EXERCISE AIM: Your task is to filter the data below down to the lines holding "Child".

(Beginning of STORED DATA)

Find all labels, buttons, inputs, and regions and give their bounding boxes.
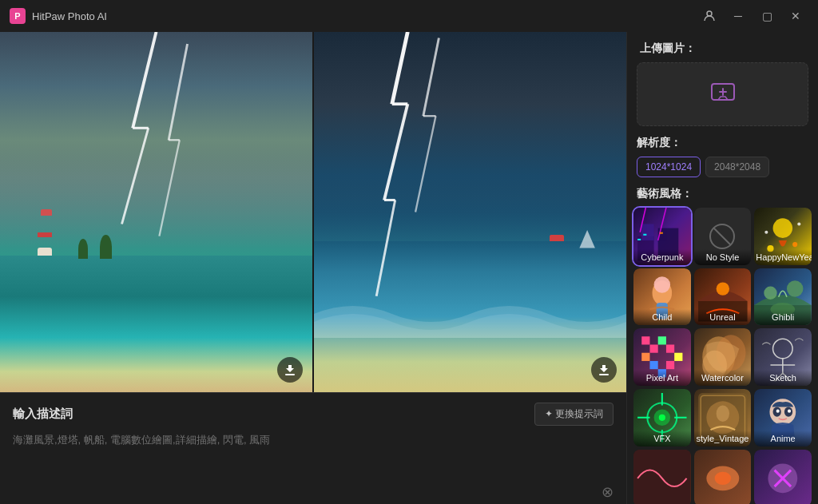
minimize-button[interactable]: ─ [725, 5, 751, 27]
svg-point-32 [765, 231, 768, 234]
svg-rect-46 [649, 361, 657, 369]
svg-point-31 [792, 242, 797, 247]
svg-rect-43 [641, 337, 649, 345]
input-area: 輸入描述詞 ✦ 更換提示詞 ⊗ [0, 392, 626, 504]
svg-point-40 [764, 286, 777, 299]
svg-rect-47 [658, 337, 666, 345]
prompt-textarea[interactable] [13, 432, 614, 480]
app-title: HitPaw Photo AI [32, 10, 107, 22]
style-child[interactable]: Child [633, 268, 691, 326]
svg-point-75 [788, 410, 791, 413]
style-sketch[interactable]: Sketch [754, 328, 812, 386]
svg-point-78 [714, 471, 730, 484]
style-more2[interactable] [694, 450, 752, 504]
style-anime[interactable]: Anime [754, 389, 812, 446]
svg-point-55 [773, 339, 793, 359]
svg-rect-45 [641, 353, 649, 361]
svg-rect-50 [666, 361, 674, 369]
style-anime-label: Anime [754, 431, 812, 446]
style-pixelart[interactable]: Pixel Art [633, 328, 691, 386]
images-area [0, 32, 626, 392]
style-vfx-label: VFX [633, 431, 691, 446]
left-image-container [0, 32, 312, 392]
upload-section: 上傳圖片： [627, 32, 818, 136]
style-pixelart-label: Pixel Art [633, 370, 691, 386]
clear-input-button[interactable]: ⊗ [602, 483, 614, 501]
art-styles-title: 藝術風格： [633, 187, 812, 201]
style-more3[interactable] [754, 450, 812, 504]
svg-rect-44 [649, 345, 657, 353]
app-logo: P [10, 8, 26, 24]
svg-rect-25 [643, 234, 646, 236]
upload-title: 上傳圖片： [627, 32, 818, 62]
style-ghibli[interactable]: Ghibli [754, 268, 812, 326]
style-more1[interactable] [633, 450, 691, 504]
titlebar: P HitPaw Photo AI ─ ▢ ✕ [0, 0, 818, 32]
svg-rect-24 [637, 239, 641, 240]
svg-rect-48 [666, 345, 674, 353]
resolution-1024-button[interactable]: 1024*1024 [637, 157, 701, 177]
svg-rect-16 [599, 374, 609, 375]
svg-point-29 [773, 218, 793, 238]
style-sketch-label: Sketch [754, 370, 812, 386]
maximize-button[interactable]: ▢ [754, 5, 780, 27]
svg-rect-7 [285, 374, 295, 375]
resolution-buttons: 1024*1024 2048*2048 [637, 157, 808, 177]
svg-rect-49 [674, 353, 682, 361]
resolution-title: 解析度： [637, 136, 808, 150]
user-button[interactable] [697, 5, 722, 27]
close-button[interactable]: ✕ [783, 5, 808, 27]
right-panel: 上傳圖片： 解析度： 1024*1024 2048*2048 藝術 [626, 32, 818, 504]
style-unreal-label: Unreal [694, 309, 752, 325]
svg-point-69 [716, 405, 729, 421]
svg-point-74 [776, 410, 780, 413]
styles-grid: Cyberpunk No Style [633, 208, 812, 504]
svg-point-66 [659, 415, 665, 421]
svg-point-35 [654, 276, 670, 292]
input-label: 輸入描述詞 [13, 407, 73, 422]
input-header: 輸入描述詞 ✦ 更換提示詞 [13, 403, 614, 426]
download-left-button[interactable] [277, 357, 303, 383]
input-footer: ⊗ [13, 483, 614, 501]
left-panel: 輸入描述詞 ✦ 更換提示詞 ⊗ [0, 32, 626, 504]
left-image [0, 32, 312, 392]
style-happynewyear[interactable]: HappyNewYear [754, 208, 812, 265]
more1-bg [633, 450, 691, 504]
svg-rect-26 [660, 232, 663, 234]
style-happynewyear-label: HappyNewYear [754, 249, 812, 265]
style-vintage-label: style_Vintage [694, 431, 752, 446]
style-nostyle-label: No Style [694, 249, 752, 265]
upload-icon [709, 77, 737, 112]
refresh-prompt-button[interactable]: ✦ 更換提示詞 [534, 403, 614, 426]
svg-point-0 [707, 11, 712, 16]
download-right-button[interactable] [591, 357, 617, 383]
style-ghibli-label: Ghibli [754, 309, 812, 325]
svg-point-38 [716, 282, 729, 295]
resolution-2048-button[interactable]: 2048*2048 [705, 157, 769, 177]
style-nostyle[interactable]: No Style [694, 208, 752, 265]
style-vintage[interactable]: style_Vintage [694, 389, 752, 446]
svg-rect-20 [641, 224, 653, 240]
window-controls: ─ ▢ ✕ [697, 5, 808, 27]
upload-area[interactable] [637, 62, 808, 126]
right-image [314, 32, 626, 392]
style-unreal[interactable]: Unreal [694, 268, 752, 326]
resolution-section: 解析度： 1024*1024 2048*2048 [627, 136, 818, 187]
style-vfx[interactable]: VFX [633, 389, 691, 446]
svg-point-33 [798, 222, 801, 225]
style-child-label: Child [633, 309, 691, 325]
svg-point-41 [787, 280, 803, 296]
more3-bg [754, 450, 812, 504]
style-cyberpunk[interactable]: Cyberpunk [633, 208, 691, 265]
more2-bg [694, 450, 752, 504]
style-watercolor[interactable]: Watercolor [694, 328, 752, 386]
style-cyberpunk-label: Cyberpunk [633, 249, 691, 265]
svg-line-28 [713, 228, 731, 245]
art-styles-section: 藝術風格： [627, 187, 818, 504]
style-watercolor-label: Watercolor [694, 370, 752, 386]
main-content: 輸入描述詞 ✦ 更換提示詞 ⊗ 上傳圖片： [0, 32, 818, 504]
right-image-container [314, 32, 626, 392]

(End of STORED DATA)

TASK RESULT:
style-child[interactable]: Child [633, 268, 691, 326]
style-child-label: Child [633, 309, 691, 325]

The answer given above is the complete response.